House Republicans also may consider making changes and sending the plan back to the Senate.

Reid and McConnell may release the plan’s details as early as today. Any one senator could push a final vote until at least Oct. 18, after the debt ceiling is breached though before the U.S. runs out of cash and begins missing payments between Oct. 22 and Oct. 31.

House Republicans were meeting at 9 a.m. in the Capitol and may consider separate debt-limit legislation on the floor. Senators will meet in party caucuses.

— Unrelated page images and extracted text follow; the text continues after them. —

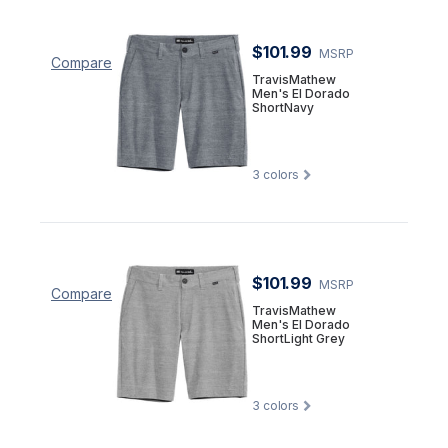
$101.99
MSRP
Compare
TravisMathew
Men's El Dorado
ShortNavy
3
colors
$101.99
MSRP
Compare
TravisMathew
Men's El Dorado
ShortLight Grey
3
colors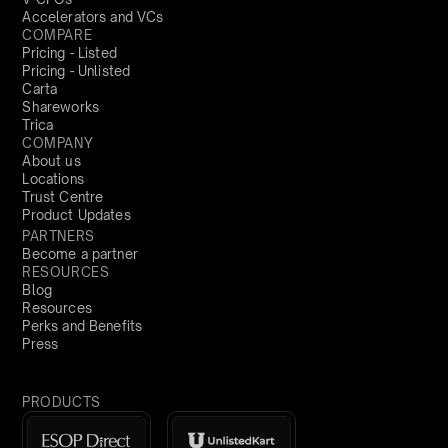
Accelerators and VCs
COMPARE
Pricing - Listed
Pricing - Unlisted
Carta
Shareworks
Trica
COMPANY
About us
Locations
Trust Centre
Product Updates
PARTNERS
Become a partner
RESOURCES
Blog
Resources
Perks and Benefits
Press
PRODUCTS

“We’ve not made any decision,” House Majority Leader Eric Cantor, a Virginia Republican, said Monday. “We are going to meet with our members in the morning to determine the best path forward.”

‘Do more’

Representative Paul Ryan, a Wisconsin Republican and chairman of the House Budget Committee, today said the budget provision included in the Senate plan isn’t enough to resolve the fiscal impasse.

“You need to do more than that,” Ryan told reporters as he walked into the meeting of House Republicans.

Health law

The lack of significant health-law changes in the Senate agreement is causing concerns for some House members.

Representative Charles Boustany, a Louisiana Republican, said party leaders will have “a hard time” gaining support from a number of House Republicans “because of the lack of ‘Obamacare’ features” in the Senate proposal.

“The one good news” is the spending level won’t change, Boustany said. “That’s a victory.”

The House hasn’t passed debt-ceiling legislation, in part because hard-liners were demanding hundreds of billions of dollars of spending cuts to entitlement programs.

“All of us should be worried that we can’t get a majority for anything,” Representative Devin Nunes, a California Republican, told reporters at the Capitol on Monday. “I’ve always thought that the House should actually do something with 218 votes that’s realistic and gives us a firm position, but we haven’t proven that we can do that.”